Im Rahmen des Projekts Zeitung in der Schule (Zisch) haben sich Spremberger Jugendliche unter anderem mit der Frage beschäftigt, wie sie im Jahr 2030 leben.
Das Tagebuch – Isabell Kaps (17):
Wir schreiben das Jahr 2030, mein Name ist Katy, ich bin 16 und lebe in Deutschland. Vor ein paar Tagen fand ich ein Tagebuch von einer Vorfahrin mit Namen Meredith. Darin geht es um ihre Schulzeit im Jahr 2015. Ich konnte es nicht weglegen, es war so faszinierend.
26. Mai: Liebes Tagebuch, die Schule schafft mich, die ganzen Prüfungsvorbereitungen, der Unterricht und dann noch meine Freunde. Zur Schule bin ich heute mit dem Rad gefahren, da der Bus ausgefallen ist. Ich hatte sechs Stunden Zeit: Deutsch, Englisch, Mathe, Physik, Musik und Sport. Nach dem Unterricht sind ein paar Freunde mit zu mir gekommen. Wir erledigten unsere Hausaufgaben und zogen danach los, um ein paar Freunde in einem Café zu treffen.
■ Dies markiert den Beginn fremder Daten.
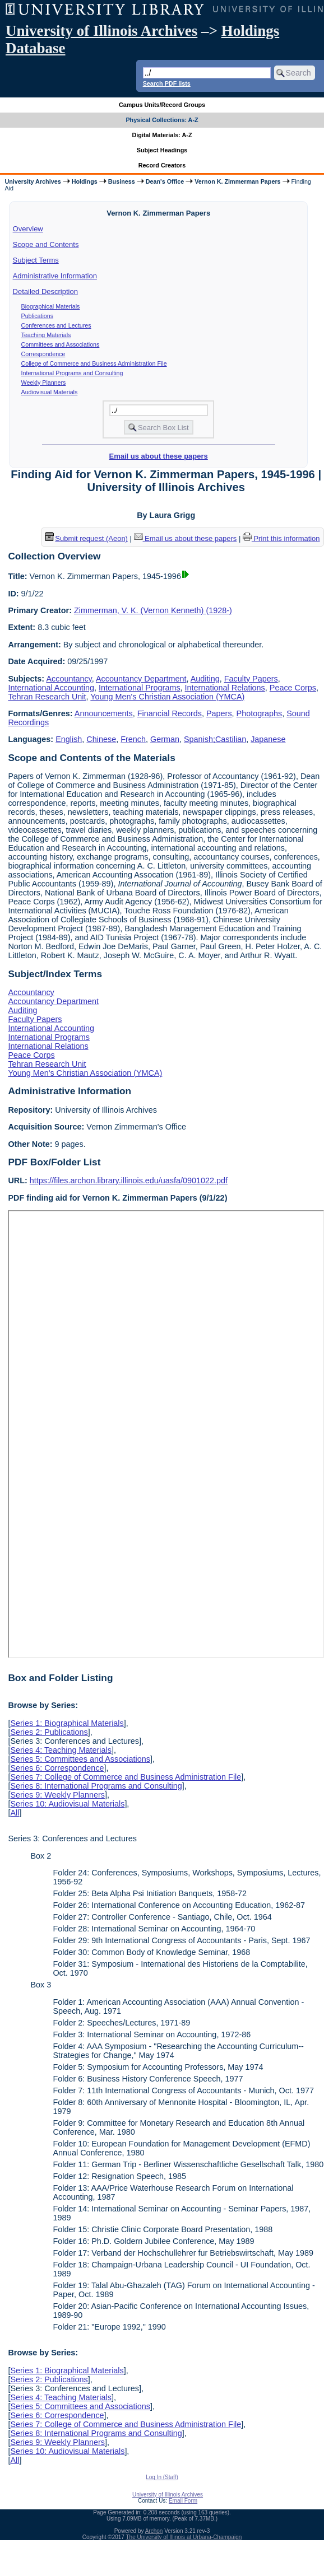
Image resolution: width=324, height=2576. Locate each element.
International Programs (139, 687)
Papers (219, 713)
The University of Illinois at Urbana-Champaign (184, 2537)
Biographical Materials (50, 306)
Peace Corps (293, 687)
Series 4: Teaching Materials (61, 1750)
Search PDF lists (167, 83)
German (164, 739)
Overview (28, 229)
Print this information (281, 538)
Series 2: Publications (48, 1732)
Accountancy (68, 678)
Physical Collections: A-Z (162, 119)
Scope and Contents (46, 244)
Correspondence (43, 354)
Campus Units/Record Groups (162, 104)
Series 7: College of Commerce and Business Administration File (125, 1776)
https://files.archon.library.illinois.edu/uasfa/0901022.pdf (129, 1180)
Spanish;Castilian (215, 739)
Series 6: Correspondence (57, 1767)
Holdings (85, 181)
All (14, 1812)
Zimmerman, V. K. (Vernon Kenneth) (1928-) (153, 610)
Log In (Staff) (162, 2477)
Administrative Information (55, 276)
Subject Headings (162, 150)
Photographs (260, 713)
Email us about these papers (158, 456)
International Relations (225, 687)
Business (121, 181)
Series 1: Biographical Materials (66, 1723)
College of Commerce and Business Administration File (94, 363)
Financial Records (169, 713)
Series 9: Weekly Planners (57, 1794)
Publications (37, 315)
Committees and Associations (60, 344)
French (133, 739)
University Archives (32, 181)
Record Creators (162, 165)
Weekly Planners (43, 382)
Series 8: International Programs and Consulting (96, 1785)
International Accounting (51, 687)
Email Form (183, 2501)
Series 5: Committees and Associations (80, 1758)
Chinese (101, 739)
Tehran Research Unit (47, 696)
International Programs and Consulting (72, 373)
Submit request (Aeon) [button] (86, 538)
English (68, 739)
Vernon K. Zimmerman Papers (237, 181)
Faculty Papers (251, 678)
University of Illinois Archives (101, 30)
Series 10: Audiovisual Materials (67, 1803)
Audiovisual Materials (49, 392)
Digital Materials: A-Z (162, 135)
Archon (154, 2531)
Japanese (268, 739)
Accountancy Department (141, 678)
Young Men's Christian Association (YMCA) (167, 696)
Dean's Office (165, 181)
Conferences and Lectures (56, 325)
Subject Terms (36, 260)
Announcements (104, 713)
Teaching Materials (46, 335)
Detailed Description (45, 291)
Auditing (205, 678)
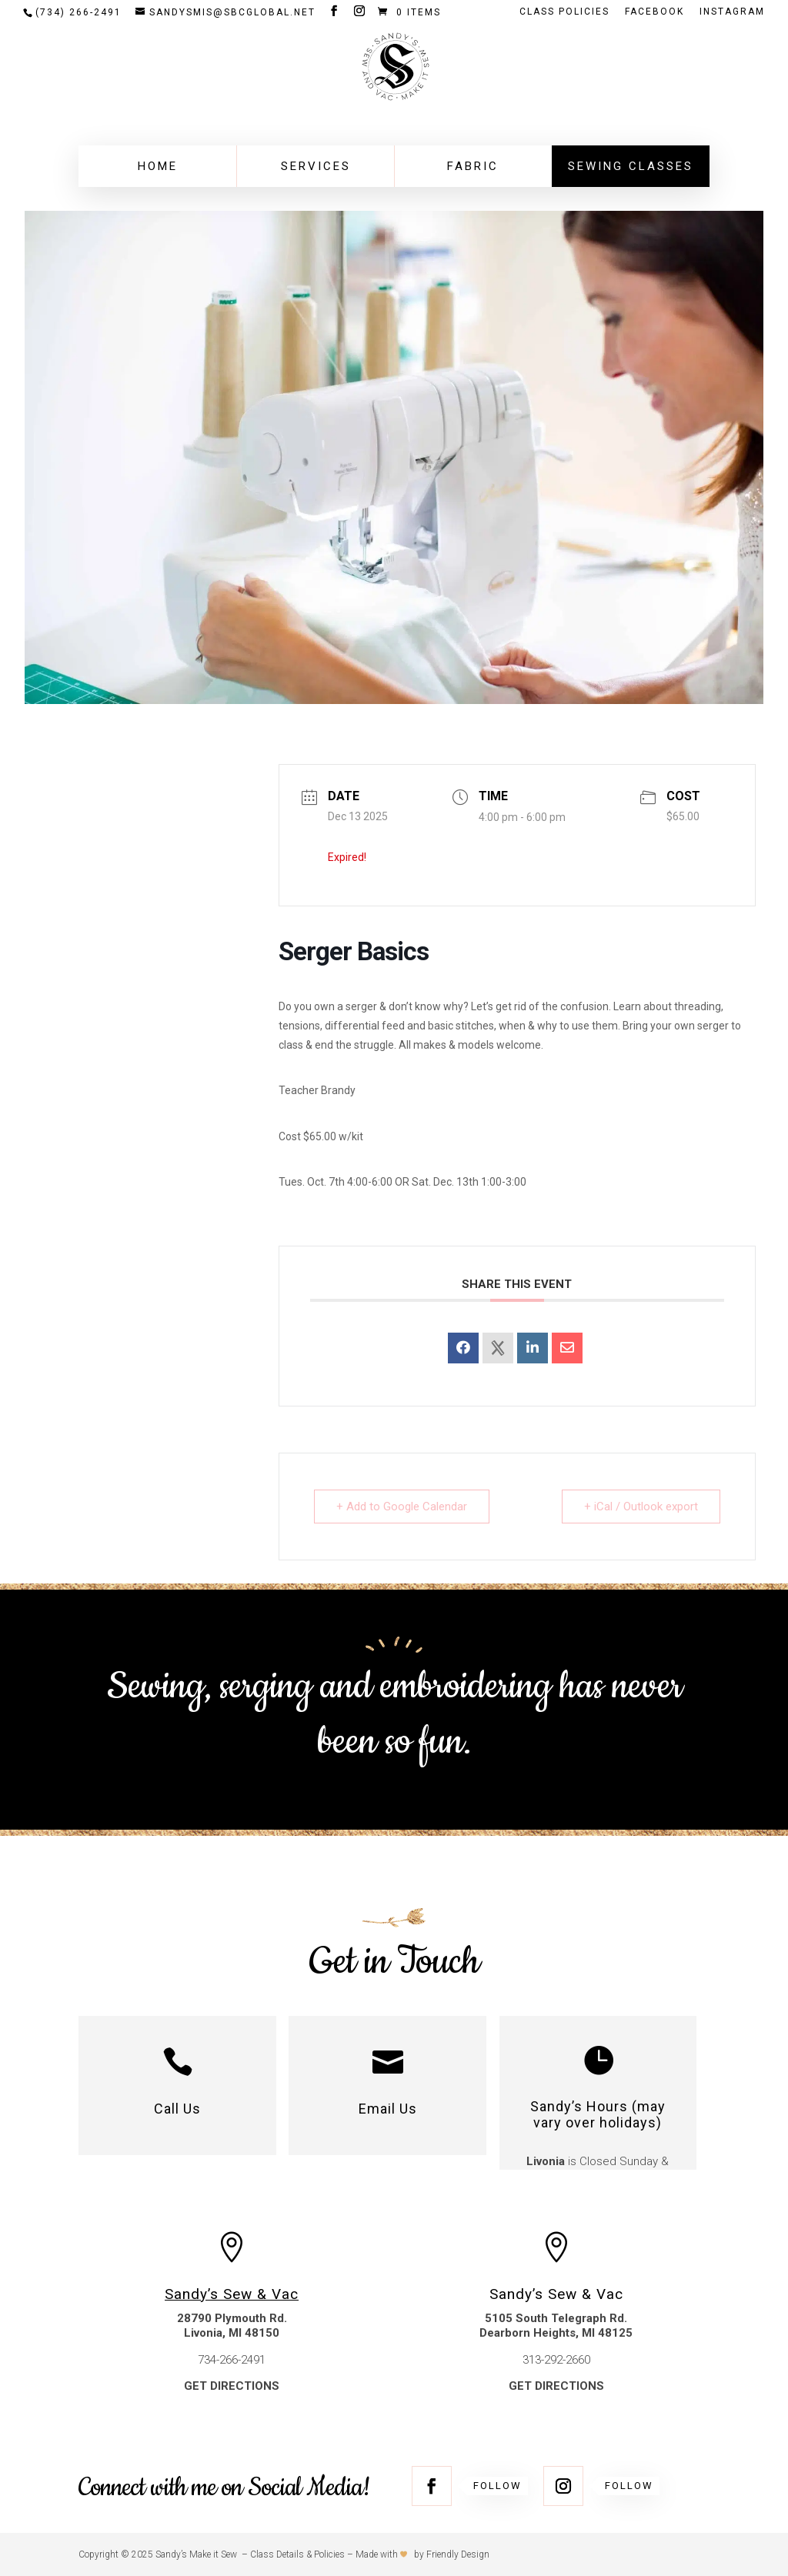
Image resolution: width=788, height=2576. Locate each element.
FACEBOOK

Am Abend lernte ich noch für eine Arbeit (…)
Zur Schule komme ich zwar auch mit dem Rad, aber aus anderen Einträgen weiß ich, dass sie Kreidetafeln hatten und auf Papier schrieben. Wir dagegen haben Computertafeln und arbeiten auf Tablets. Wir haben zwar ähnliche Fächer, aber unsere Hausaufgaben und das Treffen mit Freunden laufen anders. Mithilfe des Emuspheare wird unser Bewusstsein in ein virtuelles Onlinegame transferiert. Dort erledigen wir unsere Hausaufgaben und treffen unsere Freunde. Natürlich treffen wir uns auch in der Realität, aber im Onlinegame kann man zusammen gegen virtuelle Monster oder gegen andere Spieler kämpfen. So wie Meredith es hatte, ist es sehr schwer vorstellbar. Das Emuspheare hat einiges erleichtert und irgendwann ist es möglich, sogar damit die Schule zu absolvieren.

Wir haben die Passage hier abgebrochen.